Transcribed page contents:
######

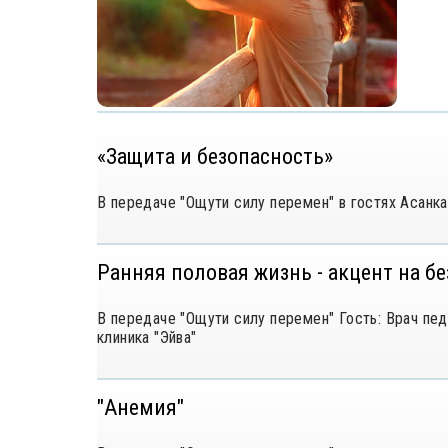
«Защита и безопасность»
В передаче "Ощути силу перемен" в гостях Асанк
Ранняя половая жизнь - акцент на б
В передаче "Ощути силу перемен" Гость: Врач пед
клиника "Эйва"
"Анемия"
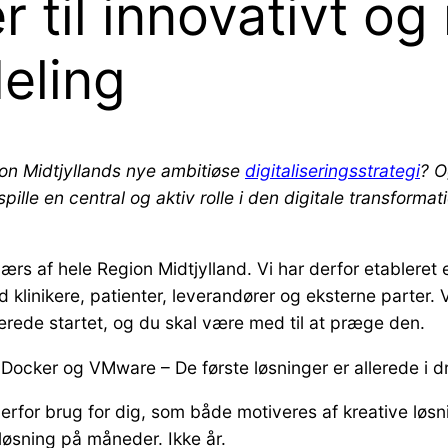
 til innovativt o
deling
gion Midtjyllands nye ambitiøse
digitaliseringsstrategi
? O
 spille en central og aktiv rolle i den digitale transfor
ærs af hele Region Midtjylland. Vi har derfor etableret e
klinikere, patienter, leverandører og eksterne parter. V
llerede startet, og du skal være med til at præge den.
ocker og VMware – De første løsninger er allerede i dri
erfor brug for dig, som både motiveres af kreative løsn
løsning på måneder. Ikke år.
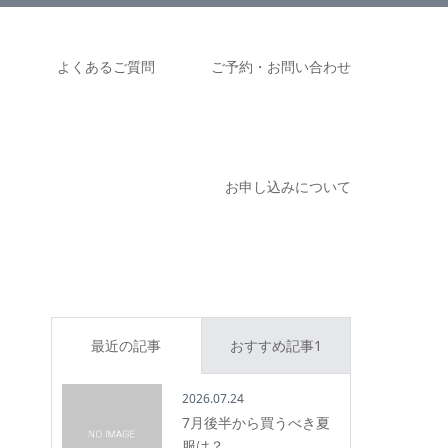
ム
よくあるご質問
ご予約・お問い合わせ
お申し込みについて
最近の記事
おすすめ記事1
2026.07.24
7月後半から買うべき夏
服は？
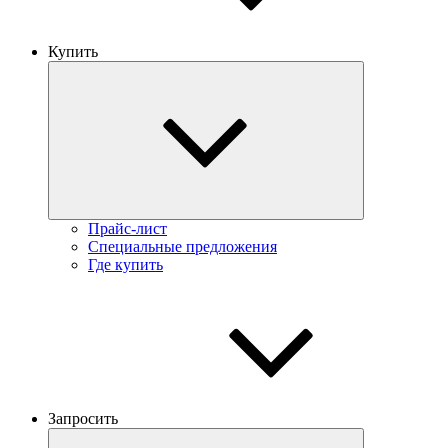
Купить
Прайс-лист
Специальные предложения
Где купить
Запросить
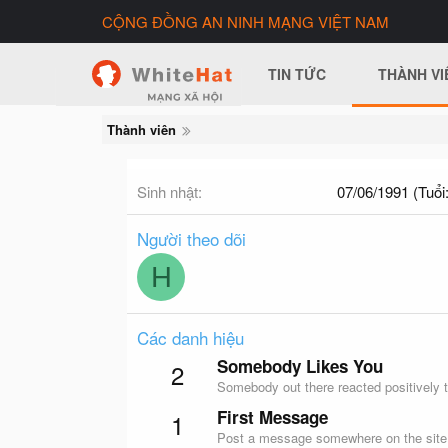
CỘNG ĐỒNG AN NINH MẠNG VIỆT NAM
TIN TỨC
THÀNH VI
Thành viên
Sinh nhật
07/06/1991 (Tuổi:
Người theo dõi
H
Các danh hiệu
Somebody Likes You
2
Somebody out there reacted positively t
First Message
1
Post a message somewhere on the site t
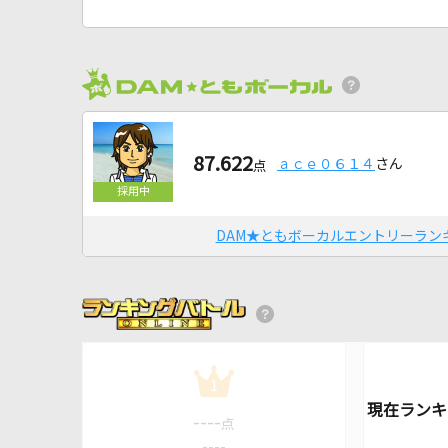
87.622
ａｃｅ０６１４
さん
点
DAM★ともボーカルエントリーラン
1
----
点
----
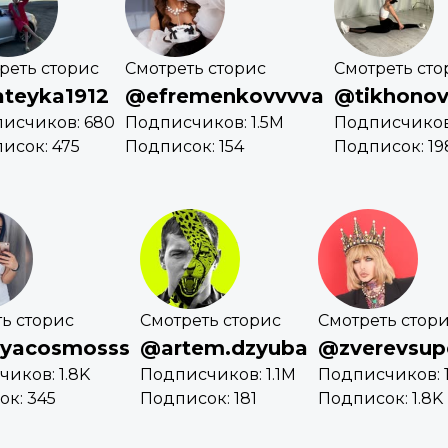
реть сторис
Смотреть сторис
Смотреть сто
teyka1912
@efremenkovvvva
@tikhonov
исчиков: 680
Подписчиков: 1.5M
Подписчиков
исок: 475
Подписок: 154
Подписок: 19
ь сторис
Смотреть сторис
Смотреть стор
yacosmosss
@artem.dzyuba
@zverevsup
иков: 1.8K
Подписчиков: 1.1M
Подписчиков: 
к: 345
Подписок: 181
Подписок: 1.8K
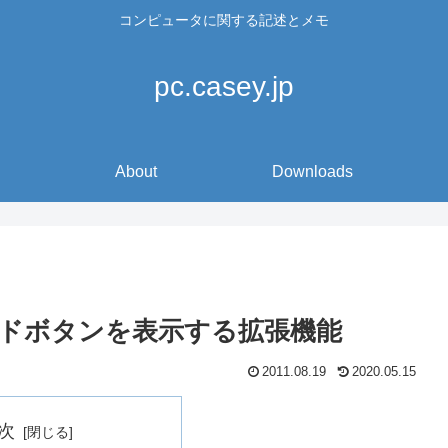
コンピュータに関する記述とメモ
pc.casey.jp
About
Downloads
ウンロードボタンを表示する拡張機能
2011.08.19
2020.05.15
次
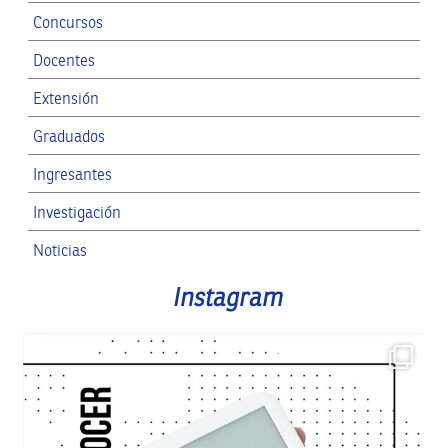
Concursos
Docentes
Extensión
Graduados
Ingresantes
Investigación
Noticias
RRII
Instagram
SPG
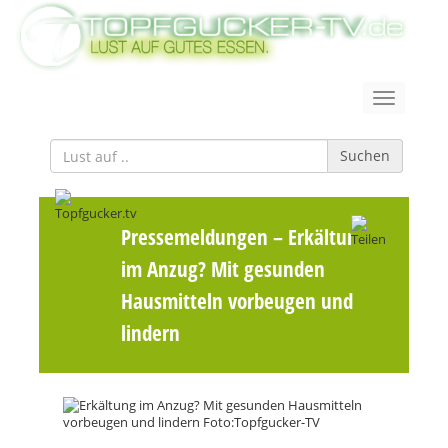
Suchen
Pressemeldungen
– Erkältung
im Anzug? Mit gesunden
Hausmitteln vorbeugen und
lindern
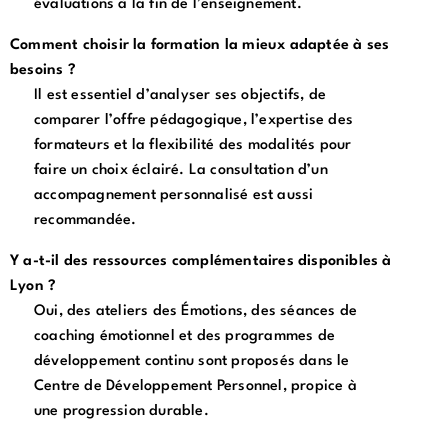
évaluations à la fin de l’enseignement.
Comment choisir la formation la mieux adaptée à ses
besoins ?
Il est essentiel d’analyser ses objectifs, de
comparer l’offre pédagogique, l’expertise des
formateurs et la flexibilité des modalités pour
faire un choix éclairé. La consultation d’un
accompagnement personnalisé est aussi
recommandée.
Y a-t-il des ressources complémentaires disponibles à
Lyon ?
Oui, des ateliers des Émotions, des séances de
coaching émotionnel et des programmes de
développement continu sont proposés dans le
Centre de Développement Personnel, propice à
une progression durable.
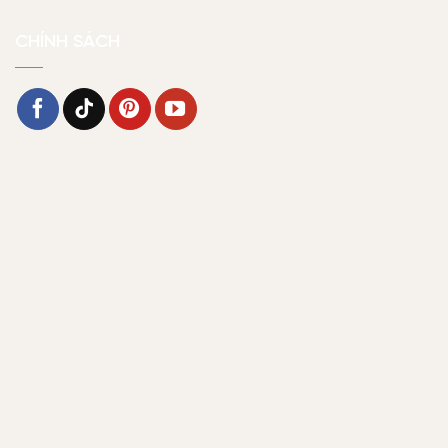
CHÍNH SÁCH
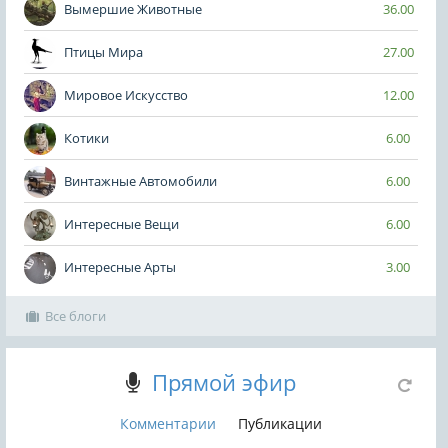
Вымершие Животные
36.00
Птицы Мира
27.00
Мировое Искусство
12.00
Котики
6.00
Винтажные Автомобили
6.00
Интересные Вещи
6.00
Интересные Арты
3.00
Все блоги
Прямой эфир
Комментарии
Публикации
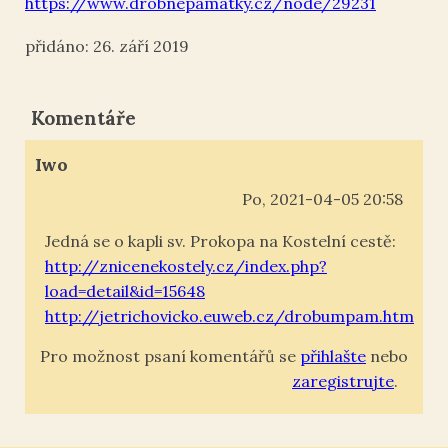
https://www.drobnepamatky.cz/node/29231
26. září 2019
Komentáře
Iwo
Po, 2021-04-05 20:58
Jedná se o kapli sv. Prokopa na Kostelní cestě:
http://znicenekostely.cz/index.php?
load=detail&id=15648
http://jetrichovicko.euweb.cz/drobumpam.htm
Pro možnost psaní komentářů se
přihlašte
nebo
zaregistrujte
.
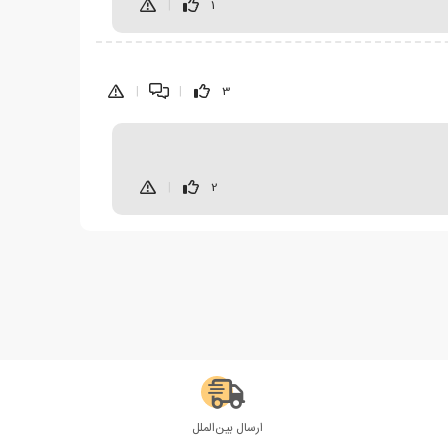
|
1
|
|
3
|
2
ارسال بین‌الملل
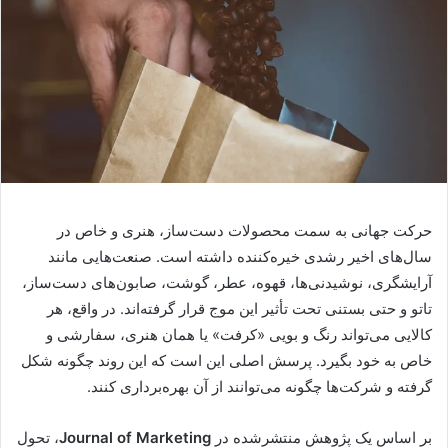
حرکت جهانی به سمت محصولات دست‌ساز، هنری و خاص در
سال‌های اخیر رشدی خیره‌کننده داشته است. صنعت‌هایی مانند
آرایشگری، نوشیدنی‌ها، قهوه، عطر، گوشت، صابون‌های دست‌ساز،
تاتو و حتی بستنی تحت تأثیر این موج قرار گرفته‌اند. در واقع، هر
کالایی می‌تواند رنگ و بویی «کرفت» یا همان هنری، سفارشی و
خاص به خود بگیرد. پرسش اصلی این است که این روند چگونه شکل
گرفته و شرکت‌ها چگونه می‌توانند از آن بهره‌برداری کنند.
بر اساس یک پژوهش منتشرشده در
Journal of Marketing
، تحول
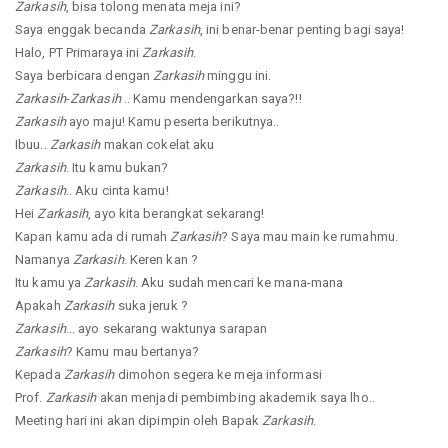
Zarkasih
, bisa tolong menata meja ini?
Saya enggak becanda
Zarkasih
, ini benar-benar penting bagi saya!
Halo, PT Primaraya ini
Zarkasih
.
Saya berbicara dengan
Zarkasih
minggu ini.
Zarkasih
-
Zarkasih
.. Kamu mendengarkan saya?!!
Zarkasih
ayo maju! Kamu peserta berikutnya..
Ibuu..
Zarkasih
makan cokelat aku
Zarkasih
. Itu kamu bukan?
Zarkasih
.. Aku cinta kamu!
Hei
Zarkasih
, ayo kita berangkat sekarang!
Kapan kamu ada di rumah
Zarkasih
? Saya mau main ke rumahmu.
Namanya
Zarkasih
. Keren kan ?
Itu kamu ya
Zarkasih
. Aku sudah mencari ke mana-mana
Apakah
Zarkasih
suka jeruk ?
Zarkasih
... ayo sekarang waktunya sarapan
Zarkasih
? Kamu mau bertanya?
Kepada
Zarkasih
dimohon segera ke meja informasi
Prof.
Zarkasih
akan menjadi pembimbing akademik saya lho..
Meeting hari ini akan dipimpin oleh Bapak
Zarkasih
.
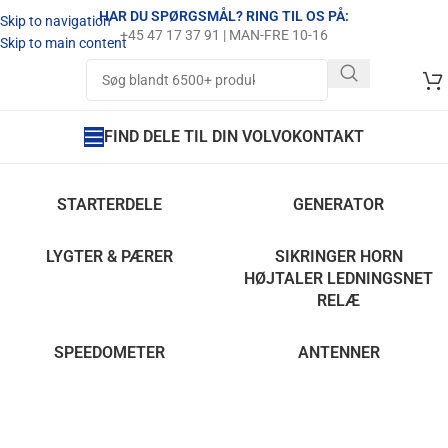
HAR DU SPØRGSMÅL? RING TIL OS PÅ:
Skip to navigation
+45 47 17 37 91 | MAN-FRE 10-16
Skip to main content
FIND DELE TIL DIN VOLVO
KONTAKT
STARTERDELE
GENERATOR
LYGTER & PÆRER
SIKRINGER HORN
HØJTALER LEDNINGSNET
RELÆ
SPEEDOMETER
ANTENNER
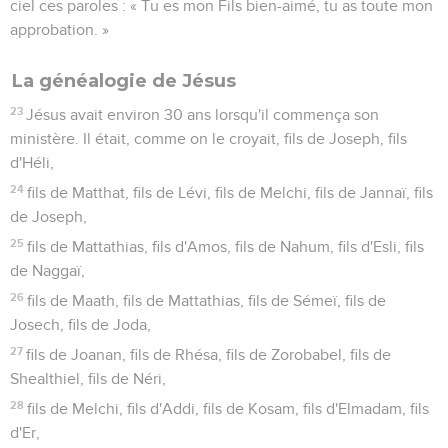
ciel ces paroles : « Tu es mon Fils bien-aimé, tu as toute mon
approbation. »
La généalogie de Jésus
23
Jésus avait environ 30 ans lorsqu'il commença son
ministère. Il était, comme on le croyait, fils de Joseph, fils
d'Héli,
24
fils de Matthat, fils de Lévi, fils de Melchi, fils de Jannaï, fils
de Joseph,
25
fils de Mattathias, fils d'Amos, fils de Nahum, fils d'Esli, fils
de Naggaï,
26
fils de Maath, fils de Mattathias, fils de Sémeï, fils de
Josech, fils de Joda,
27
fils de Joanan, fils de Rhésa, fils de Zorobabel, fils de
Shealthiel, fils de Néri,
28
fils de Melchi, fils d'Addi, fils de Kosam, fils d'Elmadam, fils
d'Er,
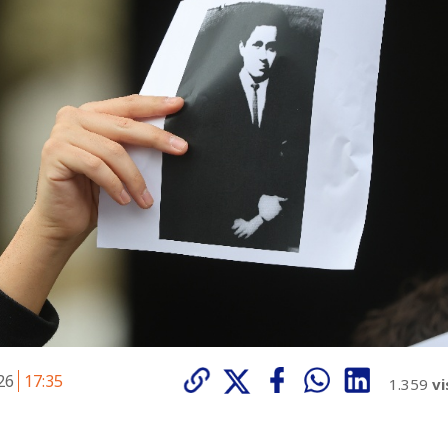
026
17:35
1.359
vi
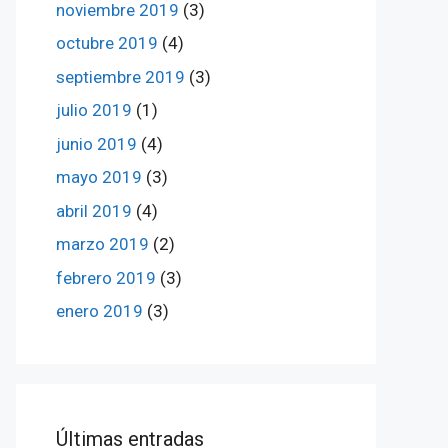
noviembre 2019
(3)
octubre 2019
(4)
septiembre 2019
(3)
julio 2019
(1)
junio 2019
(4)
mayo 2019
(3)
abril 2019
(4)
marzo 2019
(2)
febrero 2019
(3)
enero 2019
(3)
ÚItimas entradas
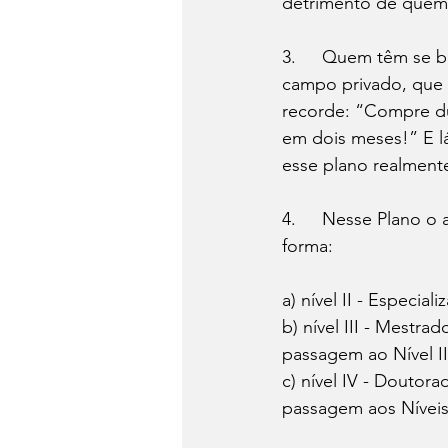
detrimento de quem 
3.	Quem têm se beneficiado desse Plano são as instituições de ensino superior do 
campo privado, que 
recorde: “Compre du
em dois meses!” E lá
esse plano realment
4.	Nesse Plano o acesso aos níveis de formação pode ocorrer da seguinte da seguinte 
forma:
a) nível II - Especi
b) nível III - Mestra
passagem ao Nível II
c) nível IV - Doutora
passagem aos Níveis 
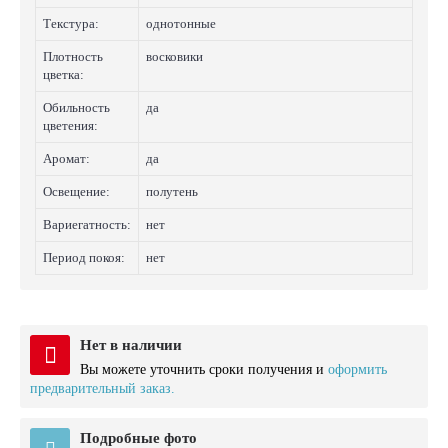
Текстура:
однотонные
Плотность
восковики
цветка:
Обильность
да
цветения:
Аромат:
да
Освещение:
полутень
Вариегатность:
нет
Период покоя:
нет
Нет в наличии
Вы можете уточнить сроки получения и
оформить
предварительный заказ.
Подробные фото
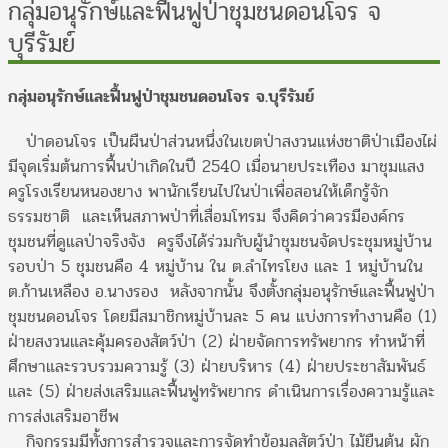
กลุ่มอนุรักษ์และฟื้นฟูป่าชุมชนดอนโจร จ
บุรีรัมย์
กลุ่มอนุรักษ์และฟื้นฟูป่าชุมชนดอนโจร จ.บุรีรัมย์
ป่าดอนโจร เป็นผืนป่าส่วนหนึ่งในเขตป่าสงวนแห่งชาติป่าเมืองไผ่
มีจุดเริ่มต้นการฟื้นป่าเกิดในปี 2540 เมื่อนายประเทือง มาชุมแสง
ครูโรงเรียนหนองยาง พานักเรียนไปในป่าเพื่อสอนให้เด็กรู้จัก
ธรรมชาติ และเห็นสภาพป่าที่เสื่อมโทรม จึงคิดว่าควรมีองค์กร
ชุมชนที่ดูแลป่าจริงจัง ครูจึงได้ร่วมกับผู้นำชุมชนจัดประชุมหมู่บ้าน
รอบป่า 5 ชุมชนคือ 4 หมู่บ้าน ใน ต.ลำไทรโยง และ 1 หมู่บ้านใน
ต.ก้านเหลือง อ.นางรอง หลังจากนั้น จึงตั้งกลุ่มอนุรักษ์และฟื้นฟูป่า
ชุมชนดอนโจร โดยมีสมาชิกหมู่บ้านละ 5 คน แบ่งการทำงานคือ (1)
ฝ่ายสงวนและคุ้มครองสัตว์ป่า (2) ฝ่ายจัดการทรัพยากร ทำหน้าที่
ศึกษาและรวบรวมความรู้ (3) ฝ่ายบริหาร (4) ฝ่ายประชาสัมพันธ์
และ (5) ฝ่ายส่งเสริมและฟื้นฟูทรัพยากร ดำเนินการเรื่องความรู้และ
การส่งเสริมอาชีพ
กิจกรรมมีทั้งการสำรวจและการจัดทำข้อมูลสัตว์ป่า ไม้ยืนต้น ผัก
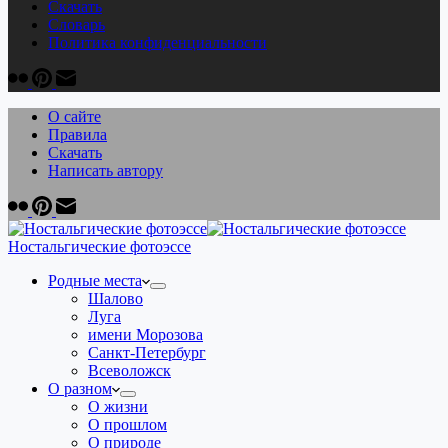
Скачать
Cловарь
Политика конфиденциальности
О сайте
Правила
Скачать
Написать автору
Ностальгические фотоэссе
Родные места
Шалово
Луга
имени Морозова
Санкт-Петербург
Всеволожск
О разном
О жизни
О прошлом
О природе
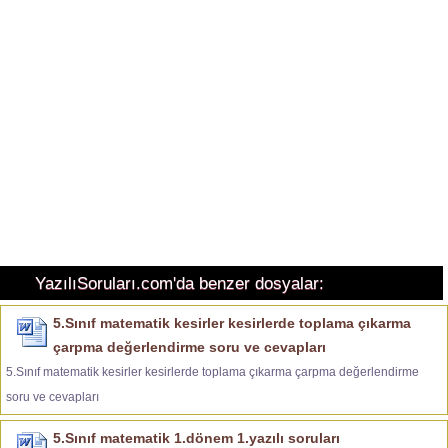
YazılıSoruları.com'da benzer dosyalar:
5.Sınıf matematik kesirler kesirlerde toplama çıkarma
çarpma değerlendirme soru ve cevapları
5.Sınıf matematik kesirler kesirlerde toplama çıkarma çarpma değerlendirme
soru ve cevapları
5.Sınıf matematik 1.dönem 1.yazılı soruları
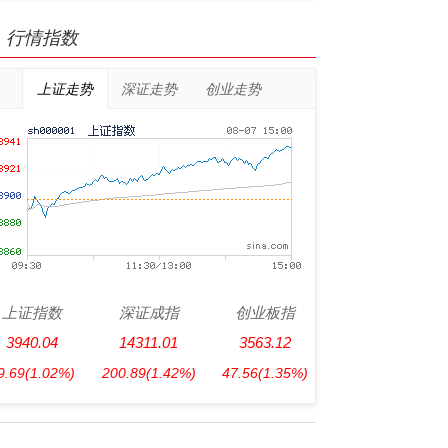
行情指数
上证走势
深证走势
创业走势
上证指数
深证成指
创业板指
3940.04
14311.01
3563.12
9.69
(1.02%)
200.89
(1.42%)
47.56
(1.35%)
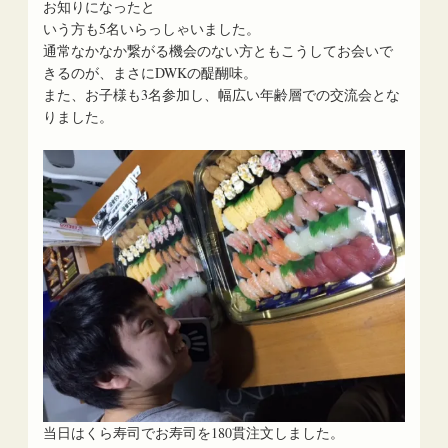
お知りになったと
いう方も5名いらっしゃいました。
通常なかなか繋がる機会のない方ともこうしてお会いで
きるのが、まさにDWKの醍醐味。
また、お子様も3名参加し、幅広い年齢層での交流会とな
りました。
当日はくら寿司でお寿司を180貫注文しました。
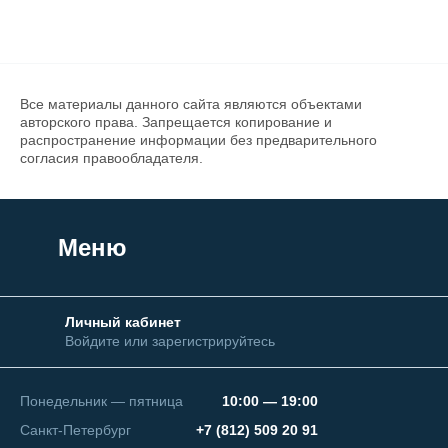
Все материалы данного сайта являются объектами
авторского права. Запрещается копирование и
распространение информации без предварительного
согласия правообладателя.
Меню
Личный кабинет
Войдите или зарегистрируйтесь
Понедельник — пятница
10:00 — 19:00
Санкт-Петербург
+7 (812) 509 20 91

######

Working through the data above, find every line holding "cevapları" and copy it.

çarpma değerlendirme soru ve cevapları
soru ve cevapları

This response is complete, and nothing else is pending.